As we’re a publicly listed company we also need to make sure we get the legal side of it right. Basically this includes two questions:
- Under what license do we open source our software and
- which licenses do we allow for the dependencies of our open source software?
Regarding the latter some choices are clear in either direction whereas others are more in a gray area. They are neither clearly suitable for us nor the opposite, but we have to make a decision regardless. One way to do this is to check whether some tools we really want to have are using this license. If they do, the license would be permitted.
Luckily Github recently introduced the License API. It does not allow to search repositories by license though (ie. “the 100 most-starred using MIT license”), but this is quite easily done.
I wrote a simple data collector that searches for all repositories created before March 1st, 2015 (arbitrarily chosen date) sorted by stars. It writes name, stars and license of every repository to a CSV file.1
Stop talking already
But maybe those MIT-licensed projects are all lesser known? Nope. MIT also got 44 % of available stars.
Do you want to know the highest-starred project per license?
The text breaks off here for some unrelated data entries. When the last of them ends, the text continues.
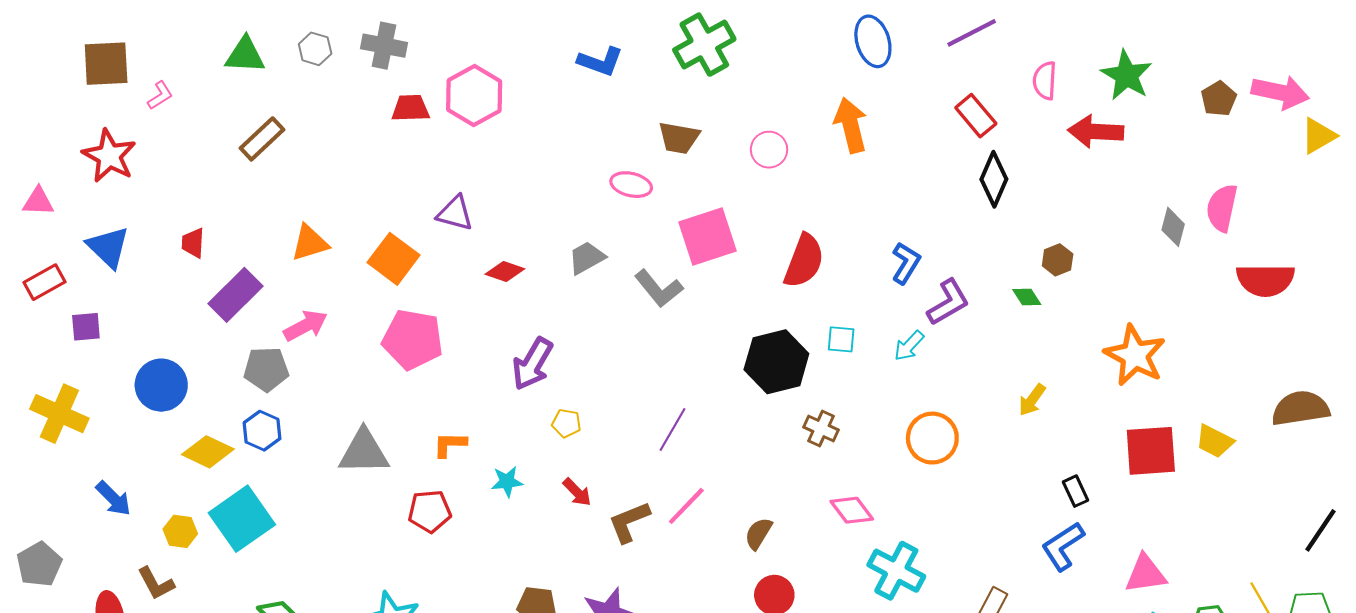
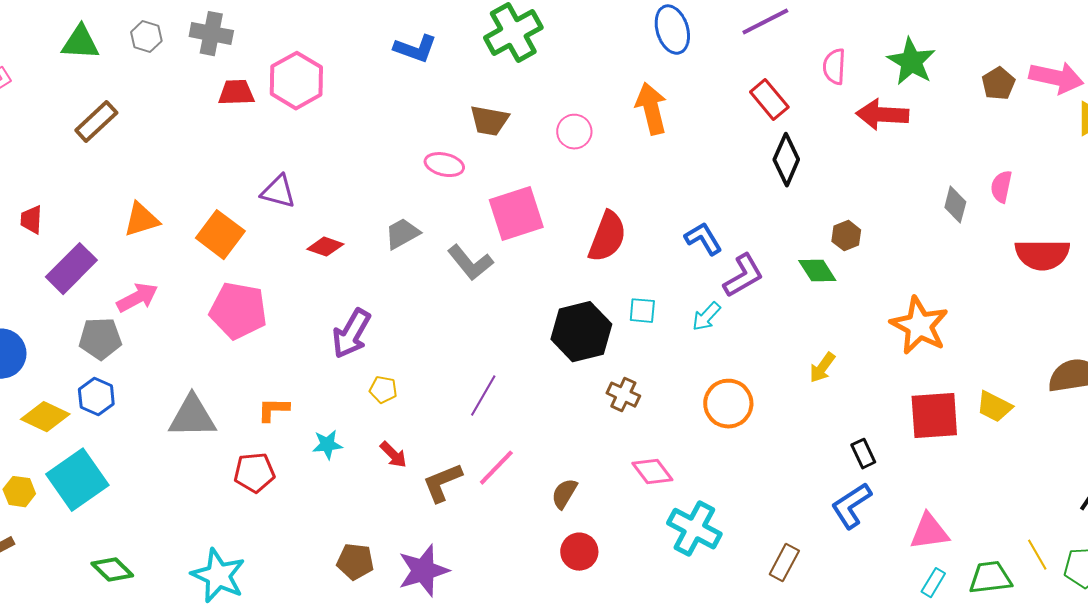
pink semicircle: (1222, 208) -> (1001, 187), size x0.7
blue L-shape: (906, 263) -> (703, 239), turned -63
green diamond: (1027, 297) -> (817, 271), size x1.4

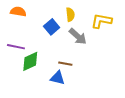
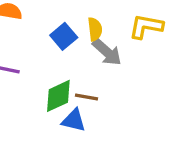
yellow semicircle: (70, 15) -> (95, 29), moved
green diamond: (30, 61) -> (58, 96), moved

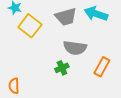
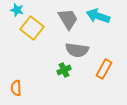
gray trapezoid: (66, 17) -> (68, 19), turned -105

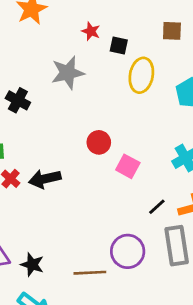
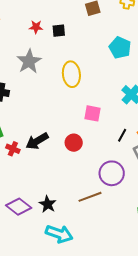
yellow ellipse: (141, 75) -> (71, 74), moved
red circle: (99, 142) -> (74, 143), moved
black star: (32, 265) -> (48, 204), turned 30

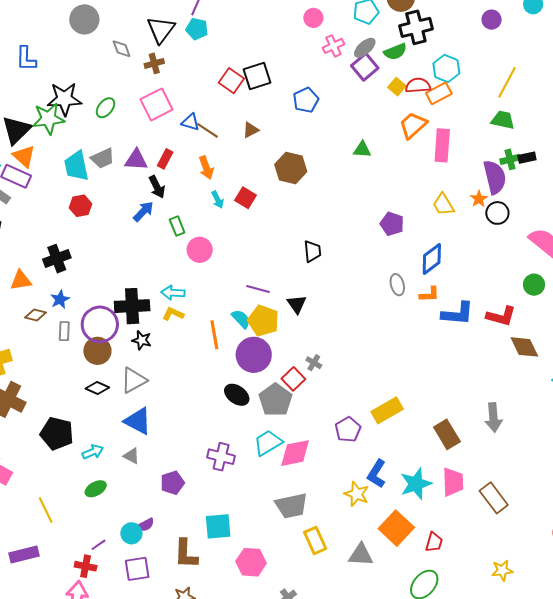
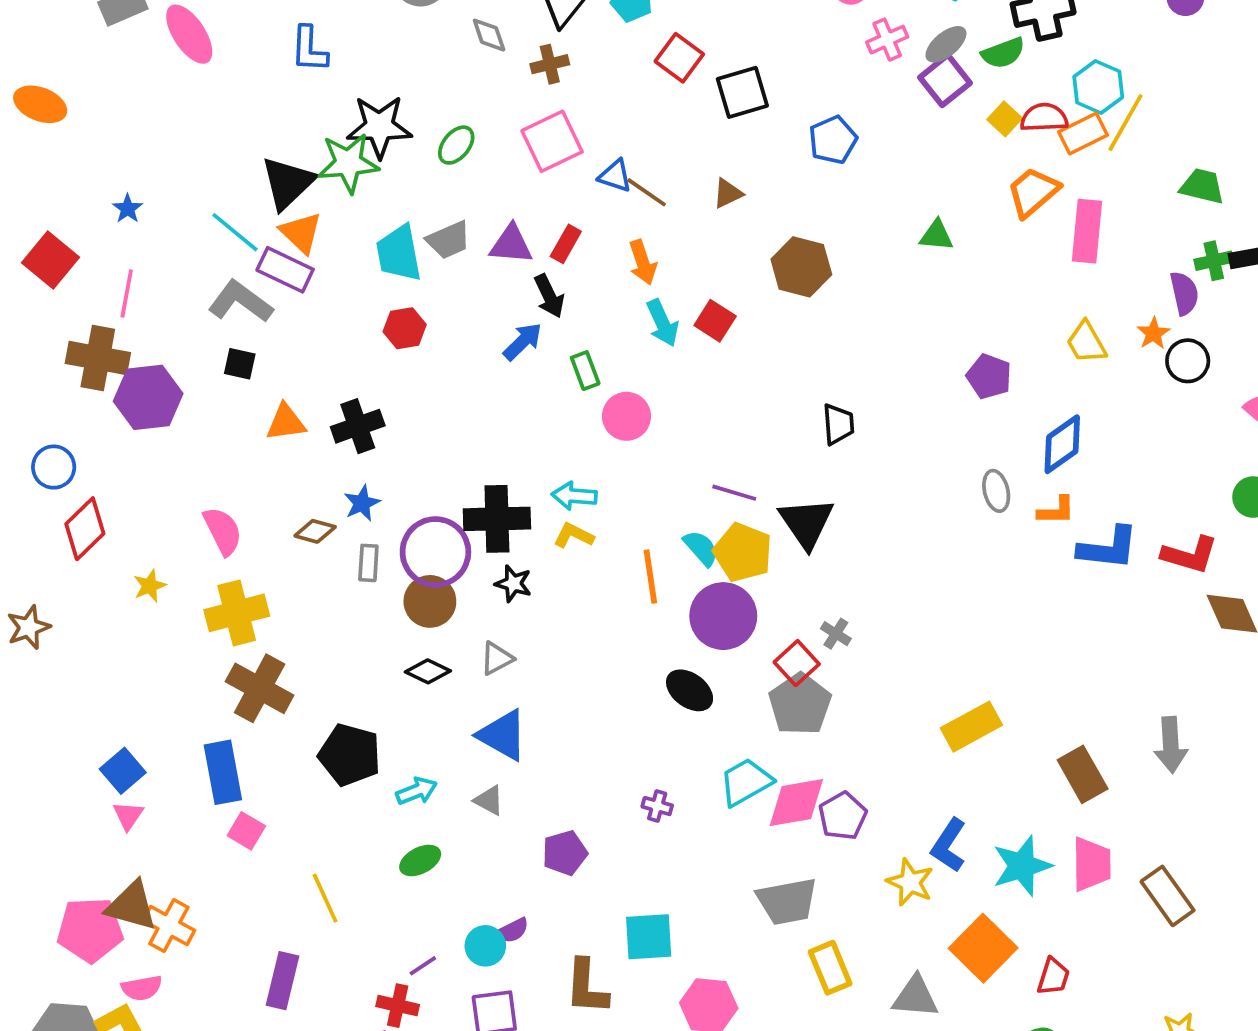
red square: (231, 81) -> (679, 58), moved
yellow line: (507, 82) -> (1126, 123), moved
purple semicircle: (495, 177) -> (1184, 293), size x0.7
cyan arrow: (218, 200) -> (663, 323), size x1.4
orange triangle: (21, 280) -> (286, 422), moved
black triangle: (297, 304) -> (806, 523), size x1.5
gray triangle: (134, 380) -> (497, 658), size x0.7
gray pentagon: (275, 400) -> (800, 704), moved
purple pentagon: (348, 430) -> (843, 816), moved
purple cross: (221, 457) -> (657, 806), size x0.6
purple rectangle: (24, 554) -> (283, 981), turned -64

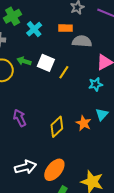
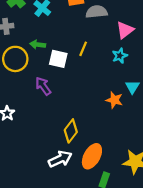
white square: (46, 63) -> (58, 59), moved
purple arrow: (20, 118) -> (43, 86), moved
yellow diamond: (57, 127) -> (71, 131), moved

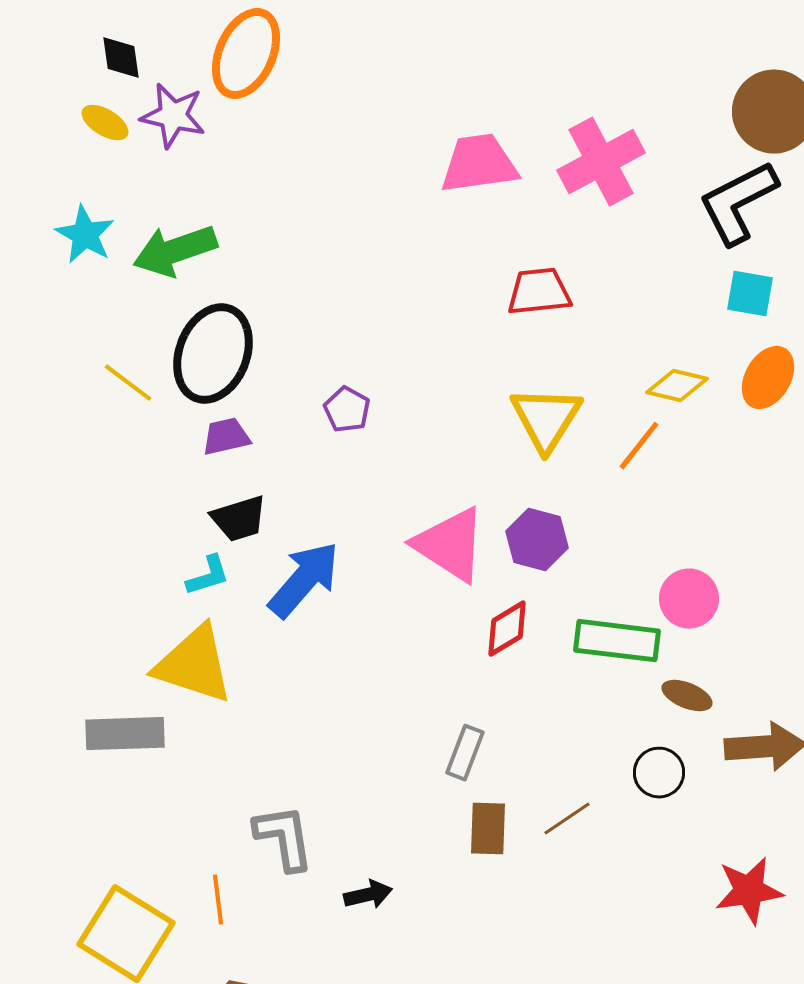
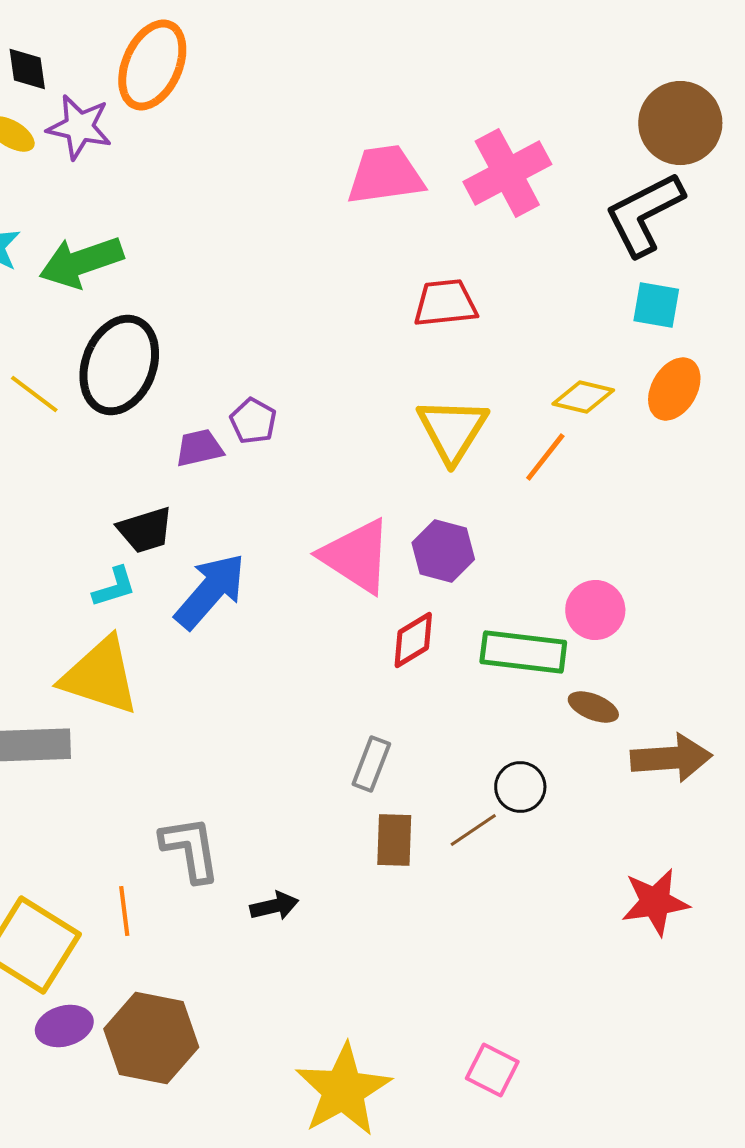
purple trapezoid: (226, 437) -> (199, 448), moved
black circle: (659, 773) -> (520, 787), moved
Here they are:
- agpl-3.0: getpelican/pelican, 4,405 stars
- apache-2.0: docker/docker, 19,815 stars
- bsd-2-clause: Homebrew/homebrew, 21,868 stars
- bsd-3-clause: mbostock/d3, 35,489 stars
- cc0-1.0: mail-in-a-box/mailinabox, 3,399 stars
- epl-1.0: junit-team/junit, 3,312 stars
- gpl-2.0: torvalds/linux, 20,334 stars
- gpl-3.0: ansible/ansible, 9,945 stars
- lgpl-2.1: PHPMailer/PHPMailer, 3,413 stars
- lgpl-3.0: nicolargo/glances, 2,847 stars
- mit: twbs/bootstrap, 78,729 stars
- mpl-2.0: NUKnightLab/TimelineJS, 7,318 stars
- none: FortAwesome/Font-Awesome, 31,253 stars
- other: joyent/node, 35,156 stars
- unlicense: vhf/free-programming-books, 37,403 stars
You didn’t answer my question
Well, whatever. You know what? Help yourself. Here is the CSV containing all 1050 repositories I got. Import them into a database, run
awk on it or use the excellent q like I did. Then write a blog post about it because I’m probably also interested.
There are some things you need to consider when interpreting the data.
For one, Github is constantly gaining users and adding more features to make projects visible. Think news feed and the weekly trending emails. This could favor more recent projects to have more stars.
Also what you get from the License API is what Github thinks it is after applying some heuristics. There could be a popular MIT project that wasn’t detected as such because the
LICENSE file is called
TRWYDDED (“license” translated to Welsh). An example is Font Awesome listed under
none whereas it actually has multiple licenses.